YOUR GOAL:
Below are some records; copy them word for word and drop the pictures.

-------- DATA FOR ANALYSIS

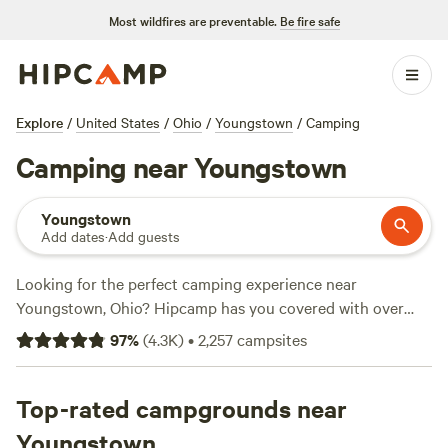
Most wildfires are preventable.
Be fire safe
Explore
/
United States
/
Ohio
/
Youngstown
/
Camping
Camping near Youngstown
Youngstown
Add dates
·
Add guests
Looking for the perfect camping experience near
Youngstown, Ohio? Hipcamp has you covered with over
600 options to choose from. Whether you're into boating,
97
%
(
4.3K
)
•
2,257
campsites
horseback riding, or paddling, there's a campsite for every
activity and terrain preference. And with campsites like
The
Pleasant Valley Farm
Top-rated campgrounds near
(191 reviews),
Fish Farm Camp
(135
reviews), and
Towpath Trail Peace Park
(107 reviews)
Youngstown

----------------

RESULT FOR THIS TASK:
Most wildfires are preventable.
Be fire safe
Explore
/
United States
/
Ohio
/
Youngstown
/
Camping
Camping near Youngstown
Youngstown
Add dates
·
Add guests
Looking for the perfect camping experience near
Youngstown, Ohio? Hipcamp has you covered with over
600 options to choose from. Whether you're into boating,
97
%
(
4.3K
)
•
2,257
campsites
horseback riding, or paddling, there's a campsite for every
activity and terrain preference. And with campsites like
The
Pleasant Valley Farm
Top-rated campgrounds near
(191 reviews),
Fish Farm Camp
(135
reviews), and
Towpath Trail Peace Park
(107 reviews)
Youngstown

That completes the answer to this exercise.